◆ **What the task requires**
Your reply should consist of one number: how many lines below contain "Stadium".

◆ **Data records**
◆ ◆ ◆
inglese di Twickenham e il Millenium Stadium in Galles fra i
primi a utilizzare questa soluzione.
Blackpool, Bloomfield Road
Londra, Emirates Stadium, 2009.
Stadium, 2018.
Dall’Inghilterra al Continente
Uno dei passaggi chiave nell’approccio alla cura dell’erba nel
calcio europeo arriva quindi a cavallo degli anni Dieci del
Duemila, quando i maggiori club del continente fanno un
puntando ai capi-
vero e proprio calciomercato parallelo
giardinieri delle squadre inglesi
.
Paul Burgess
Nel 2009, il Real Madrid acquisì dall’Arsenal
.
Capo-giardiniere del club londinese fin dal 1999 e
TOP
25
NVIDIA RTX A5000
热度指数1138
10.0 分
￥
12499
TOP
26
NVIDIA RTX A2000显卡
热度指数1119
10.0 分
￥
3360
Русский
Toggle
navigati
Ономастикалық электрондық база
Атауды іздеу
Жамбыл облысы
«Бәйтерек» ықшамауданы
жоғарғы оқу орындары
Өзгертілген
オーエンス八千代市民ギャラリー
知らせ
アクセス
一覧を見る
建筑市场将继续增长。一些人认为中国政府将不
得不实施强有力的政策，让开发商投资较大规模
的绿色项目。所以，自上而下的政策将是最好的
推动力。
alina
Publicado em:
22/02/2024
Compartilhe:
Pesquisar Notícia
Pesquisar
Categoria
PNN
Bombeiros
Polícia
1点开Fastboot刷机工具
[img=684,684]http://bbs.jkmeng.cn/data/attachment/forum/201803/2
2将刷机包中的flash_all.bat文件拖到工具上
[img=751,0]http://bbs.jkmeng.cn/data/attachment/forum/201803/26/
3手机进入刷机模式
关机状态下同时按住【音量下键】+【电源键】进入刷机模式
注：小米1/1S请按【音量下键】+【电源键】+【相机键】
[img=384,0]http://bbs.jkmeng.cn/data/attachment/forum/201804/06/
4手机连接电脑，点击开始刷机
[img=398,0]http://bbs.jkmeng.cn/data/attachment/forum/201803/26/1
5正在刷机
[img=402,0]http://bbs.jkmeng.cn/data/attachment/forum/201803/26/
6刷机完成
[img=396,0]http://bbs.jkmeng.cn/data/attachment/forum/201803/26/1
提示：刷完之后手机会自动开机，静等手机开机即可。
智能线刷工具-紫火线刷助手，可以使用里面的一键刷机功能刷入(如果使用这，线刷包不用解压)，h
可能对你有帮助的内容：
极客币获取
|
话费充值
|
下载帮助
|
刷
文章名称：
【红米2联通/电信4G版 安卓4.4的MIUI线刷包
◆ ◆ ◆
◆ **Task response**
3